What you are looking for is called a compound data type in HDF5. It is meant to store structured data just like the one you have posted.
As an example, to store structured data in C using HDFql (a high-level declarative language that simplifies handling HDF5) could be done as follows:
// declare structure
struct my_data
{
int face_index;
float centroid[2];
};
// declare variables
struct my_data data;
char script[1024];
// populate variable 'data' with some dummy values
data.face_index = 10;
data.centroid[0] = 15.2;
data.centroid[1] = 17.4;
// create an HDF5 file named 'test.h5' and use (i.e. open) it
hdfql_execute("CREATE AND USE FILE test.h5");
// register variable 'data'
hdfql_variable_register(&data);
// prepare script to create a compound dataset named 'dset' which stores the values of variable 'data'
sprintf(script, "CREATE DATASET dset AS COMPOUND(face_index AS INT OFFSET %ld, centroid AS FLOAT(2) OFFSET %ld) VALUES FROM MEMORY 0", offsetof(struct my_data, face_index), offsetof(struct my_data, centroid));
// execute script
hdfql_execute(script);
Besides C, HDFql supports C++, C#, Python, Java, Fortran and the R programming languages.
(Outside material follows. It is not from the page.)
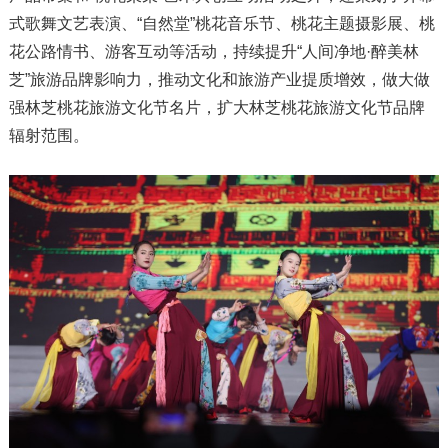
式歌舞文艺表演、“自然堂”桃花音乐节、桃花主题摄影展、桃
花公路情书、游客互动等活动，持续提升“人间净地·醉美林
芝”旅游品牌影响力，推动文化和旅游产业提质增效，做大做
强林芝桃花旅游文化节名片，扩大林芝桃花旅游文化节品牌
辐射范围。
Great example, Mr. HDFql! Can you attach the h5dump output for everyone’s benefit?
The elements of the dataset created are of an HDF5 compound datatype. This is just another way of saying that you are dealing with records. All records of a given type have a set of named user-visible fields. With HDF5, you can read or write subsets of fields (partial records) over the entire dataset or just parts of it.
A compound data type allows you to define a structure with multiple fields while crm data enrichment, and you can then create an array of this compound data type. Here’s a basic example in Python using the h5py library:
import h5py
import numpy as np
Sample data
data = [
{“face_index”: 1, “centroid”: [0.5, 0.5]},
{“face_index”: 2, “centroid”: [1.0, 1.0]},
# Add more data as needed
]
structured_data = np.array([(entry[“face_index”], entry[“centroid”]) for entry in data], dtype=dtype)
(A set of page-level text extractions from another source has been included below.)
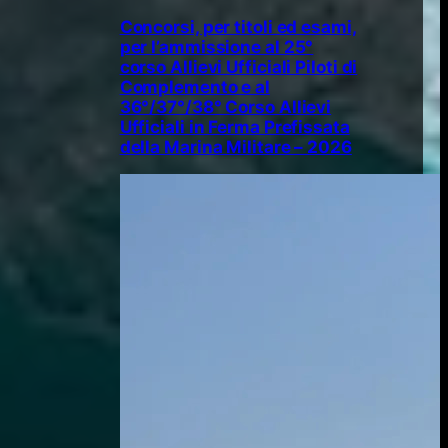
Concorsi, per titoli ed esami,
per l’ammissione al 25°
corso Allievi Ufficiali Piloti di
Complemento e al
36°/37°/38° Corso Allievi
Ufficiali in Ferma Prefissata
della Marina Militare – 2026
Create an HDF5 file and store the structured data
with h5py.File(“your_file.h5”, “w”) as file:
file.create_dataset(“your_dataset”, data=structured_data)
In this example, dtype defines the compound data type, and structured_data is a NumPy array with this data type. This array can then be stored in an HDF5 dataset. You can modify the example according to your specific needs and data.
Later, when you read the data back from HDF5, you can access individual fields as you would with a structured NumPy array.